• **Prompt**: Across the entries below, tally every line that holds the word "Bitget". Give only the tally.

[Start of section]

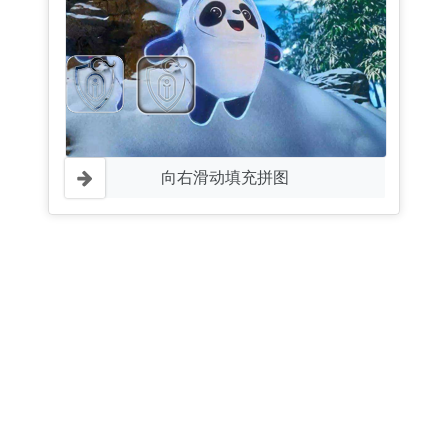
向右滑动填充拼图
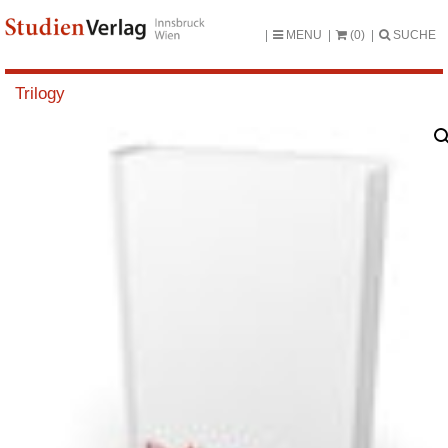
MENU
(0)
SUCHE
Trilogy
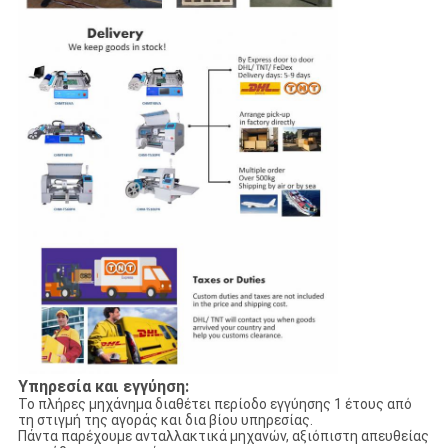
Υπηρεσία και εγγύηση:
Το πλήρες μηχάνημα διαθέτει περίοδο εγγύησης 1 έτους από
τη στιγμή της αγοράς και δια βίου υπηρεσίας.
Πάντα παρέχουμε ανταλλακτικά μηχανών, αξιόπιστη απευθείας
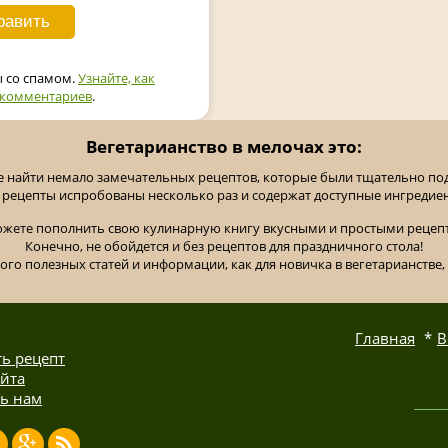
ы со спамом.
Узнайте, как
 комментариев
.
Вегетарианство в мелочах это:
е найти немало замечательных рецептов, которые были тщательно п
 рецепты испробованы несколько раз и содержат доступные ингредие
ожете пополнить свою кулинарную книгу вкусными и простыми рецепт
Конечно, не обойдется и без рецептов для праздничного стола!
ного полезных статей и информации, как для новичка в вегетарианстве, 
Главная
В
ь рецепт
айта
ь нам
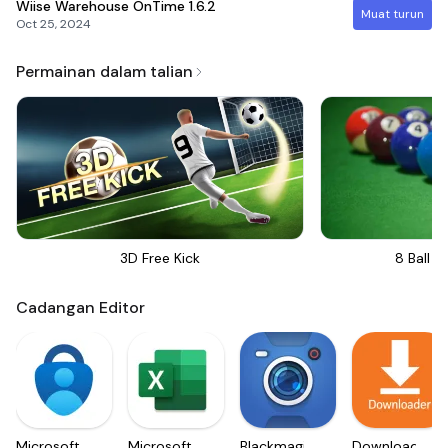
Wiise Warehouse OnTime
1.6.2
Muat turun
Oct 25, 2024
Permainan dalam talian
3D Free Kick
8 Ball Bi
Cadangan Editor
Microsoft
Microsoft
Blackmagic
Downloader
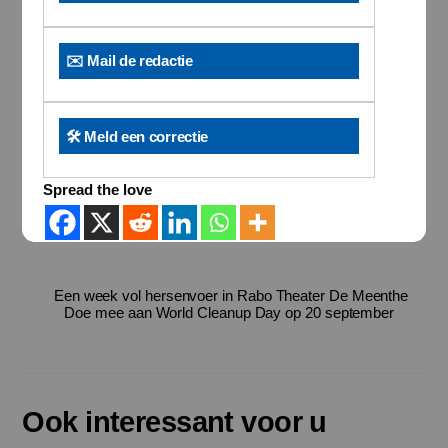
✉️ Mail de redactie
🛠️ Meld een correctie
Spread the love
Een week vol hersenvoer in Rabo Theater De Meenthe
Doe mee aan World Cleanup Day op 20 september
Ook interessant voor u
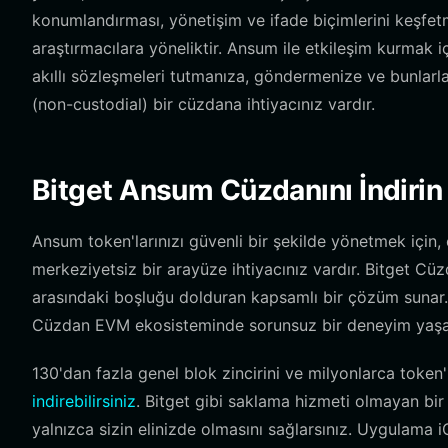
konumlandırması, yönetişim ve ifade biçimlerini keşfetmel
araştırmacılara yöneliktir. Ansum ile etkileşim kurmak 
akıllı sözleşmeleri tutmanıza, göndermenize ve bunlar
(non-custodial) bir cüzdana ihtiyacınız vardır.
Bitget Ansum Cüzdanını İndirin
Ansum token'larınızı güvenli bir şekilde yönetmek için
merkeziyetsiz bir arayüze ihtiyacınız vardır. Bitget Cüzda
arasındaki boşluğu dolduran kapsamlı bir çözüm sunar. İ
Cüzdan EVM ekosisteminde sorunsuz bir deneyim yaşam
130'dan fazla genel blok zincirini ve milyonlarca token'
indirebilirsiniz
. Bitget gibi saklama hizmeti olmayan bir 
yalnızca sizin elinizde olmasını sağlarsınız. Uygulama i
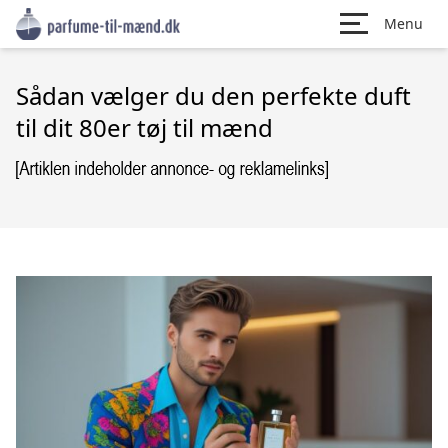
Menu
Sådan vælger du den perfekte duft
til dit 80er tøj til mænd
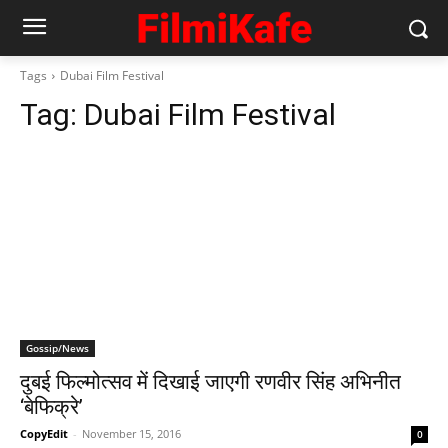
Tags
Dubai Film Festival
Tag:
Dubai Film Festival
Gossip/News
दुबई फिल्मोत्सव में दिखाई जाएगी रणवीर सिंह अभिनीत
‘बेफिक्रे’
CopyEdit
-
November 15, 2016
0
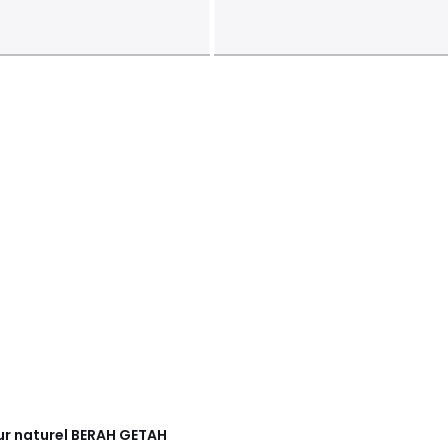
ur naturel
BERAH GETAH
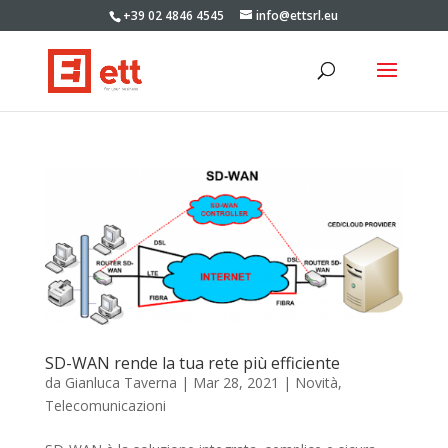
+39 02 4846 4545
info@ettsrl.eu
SD-WAN rende la tua rete più efficiente
da
Gianluca Taverna
|
Mar 28, 2021
|
Novità
,
Telecomunicazioni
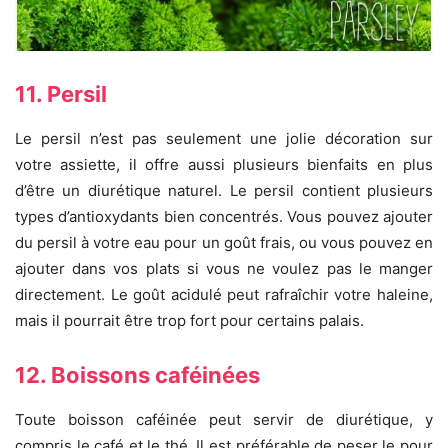
11. Persil
Le persil n’est pas seulement une jolie décoration sur
votre assiette, il offre aussi plusieurs bienfaits en plus
d’être un diurétique naturel. Le persil contient plusieurs
types d’antioxydants bien concentrés. Vous pouvez ajouter
du persil à votre eau pour un goût frais, ou vous pouvez en
ajouter dans vos plats si vous ne voulez pas le manger
directement. Le goût acidulé peut rafraîchir votre haleine,
mais il pourrait être trop fort pour certains palais.
12. Boissons caféinées
Toute boisson caféinée peut servir de diurétique, y
compris le café et le thé. Il est préférable de peser le pour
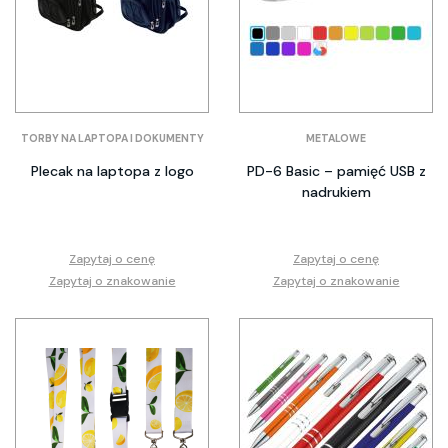
TORBY NA LAPTOPA I DOKUMENTY
METALOWE
Plecak na laptopa z logo
PD-6 Basic – pamięć USB z
nadrukiem
Zapytaj o cenę
Zapytaj o cenę
Zapytaj o znakowanie
Zapytaj o znakowanie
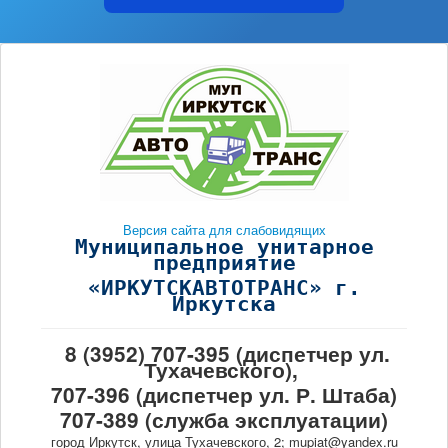
Версия сайта для слабовидящих
Муниципальное унитарное
предприятие
«ИРКУТСКАВТОТРАНС» г.
Иркутска
8 (3952) 707-395 (диспетчер ул.
Тухачевского),
707-396 (диспетчер ул. Р. Штаба)
707-389 (служба эксплуатации)
город Иркутск, улица Тухачевского, 2; mupiat@yandex.ru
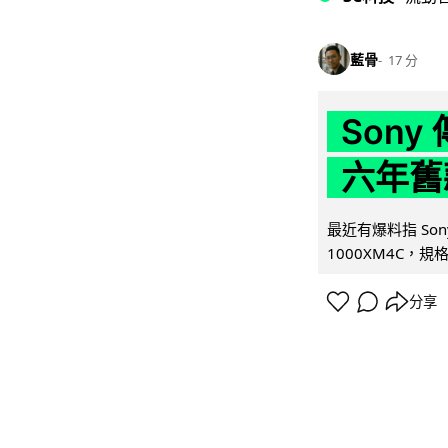
藍骨
17 分
Son
六年舊
最近有爆料指 Son
1000XM4C，規格幾
分享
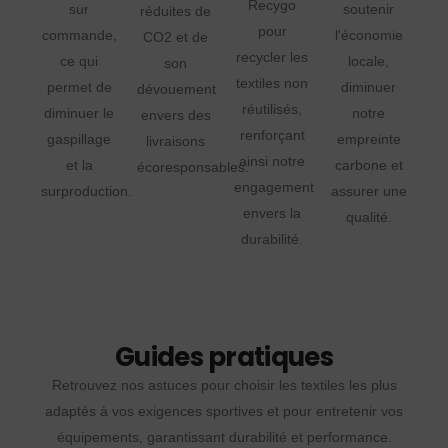
Recygo
sur
soutenir
réduites de
pour
commande,
l'économie
CO2 et de
recycler les
ce qui
locale,
son
textiles non
permet de
diminuer
dévouement
réutilisés,
diminuer le
notre
envers des
renforçant
gaspillage
empreinte
livraisons
ainsi notre
et la
carbone et
écoresponsables.
engagement
surproduction.
assurer une
envers la
qualité.
durabilité.
Guides pratiques
Retrouvez nos astuces pour choisir les textiles les plus
adaptés à vos exigences sportives et pour entretenir vos
équipements, garantissant durabilité et performance.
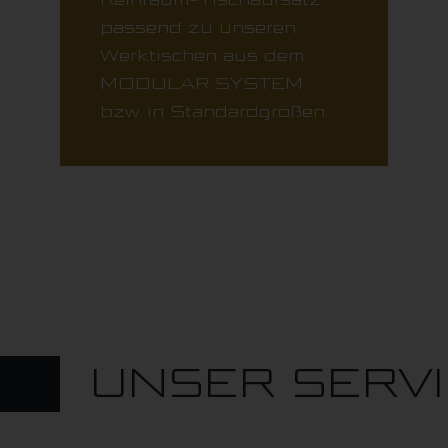
passend zu unseren
Werktischen aus dem
MODULAR SYSTEM
bzw. in Standardgrößen.
UNSER SERV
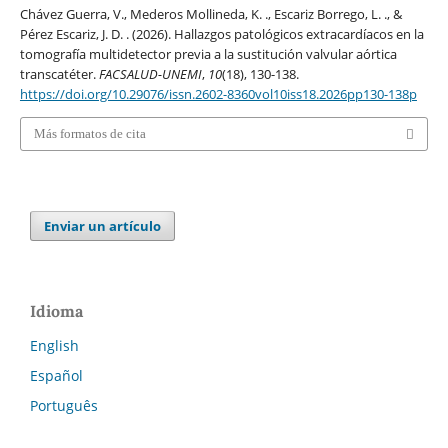
Chávez Guerra, V., Mederos Mollineda, K. ., Escariz Borrego, L. ., &
Pérez Escariz, J. D. . (2026). Hallazgos patológicos extracardíacos en la
tomografía multidetector previa a la sustitución valvular aórtica
transcatéter.
FACSALUD-UNEMI
,
10
(18), 130-138.
https://doi.org/10.29076/issn.2602-8360vol10iss18.2026pp130-138p
Más formatos de cita
Enviar un artículo
Idioma
English
Español
Português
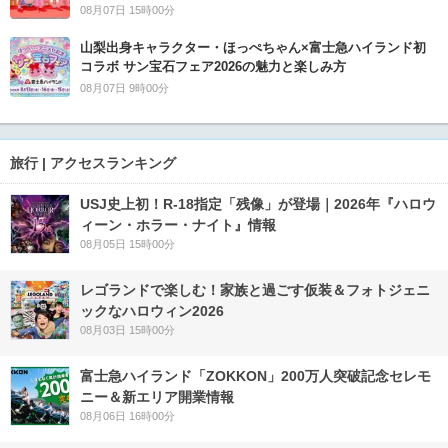
08月07日 15時00分
山梨出身キャラクター・ほっぺちゃん×富士急ハイランド初
コラボ サン宝石フェア2026の魅力と楽しみ方
08月07日 9時00分
旅行 | アクセスランキング
USJ史上初！R-18指定「残像」が登場｜2026年『ハロウ
ィーン・ホラー・ナイト』情報
08月05日 15時00分
レゴランドで楽しむ！家族と過ごす仮装＆フォトジェニ
ックなハロウィン2026
08月03日 15時00分
富士急ハイランド「ZOKKON」200万人突破記念セレモ
ニー＆新エリア開業情報
08月06日 16時00分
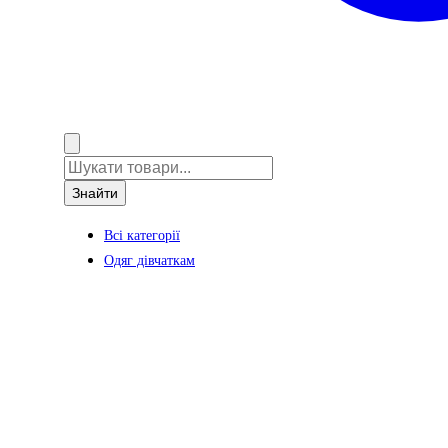
Знайти
Всі категорії
Одяг дівчаткам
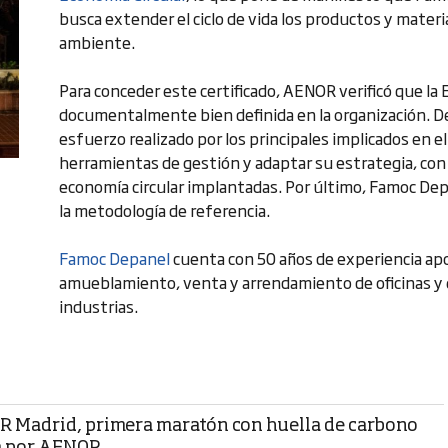
busca extender el ciclo de vida los productos y materia
ambiente.
Para conceder este certificado, AENOR verificó que la
documentalmente bien definida en la organización. De
esfuerzo realizado por los principales implicados en e
herramientas de gestión y adaptar su estrategia, con 
economía circular implantadas. Por último, Famoc Depane
la metodología de referencia.
Famoc Depanel
cuenta con 50 años de experiencia apo
amueblamiento, venta y arrendamiento de oficinas y e
industrias.
R Madrid, primera maratón con huella de carbono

[End of section]

• **Written solution**: 3